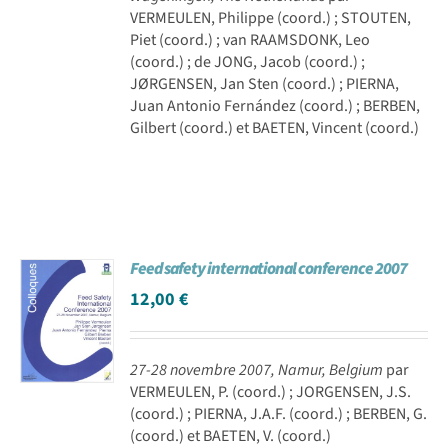
VERMEULEN, Philippe (coord.) ; STOUTEN,
Piet (coord.) ; van RAAMSDONK, Leo
(coord.) ; de JONG, Jacob (coord.) ;
JØRGENSEN, Jan Sten (coord.) ; PIERNA,
Juan Antonio Fernández (coord.) ; BERBEN,
Gilbert (coord.) et BAETEN, Vincent (coord.)
Feed safety international conference 2007
12,00
€
27-28 novembre 2007, Namur, Belgium
par
VERMEULEN, P. (coord.) ; JORGENSEN, J.S.
(coord.) ; PIERNA, J.A.F. (coord.) ; BERBEN, G.
(coord.) et BAETEN, V. (coord.)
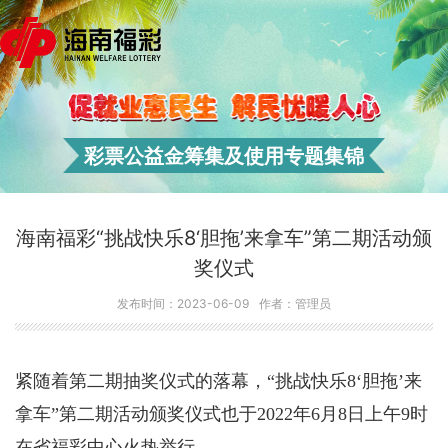
彩票公益金筹集及使用专题集锦
海南福彩“挑战快乐8‘胆拖’来拿车”第二期活动颁
奖仪式
发布时间：2023-06-09
作者：管理员
紧随着第二期抽奖仪式的落幕，
“挑战快乐8‘胆拖’来
拿车”
第二期活动颁奖仪式
也于
2022年6月8日上午9时
在
省福彩中心
火热举行。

....

### Instructions for the task
Print each line from the one containing "(coord.) et BAETEN, V. (coord.)" through the last line of the listing, both included, exactly and with no pictures.

### Solution
(coord.) et BAETEN, V. (coord.)
彩票公益金筹集及使用专题集锦
海南福彩“挑战快乐8‘胆拖’来拿车”第二期活动颁
奖仪式
发布时间：2023-06-09
作者：管理员
紧随着第二期抽奖仪式的落幕，
“挑战快乐8‘胆拖’来
拿车”
第二期活动颁奖仪式
也于
2022年6月8日上午9时
在
省福彩中心
火热举行。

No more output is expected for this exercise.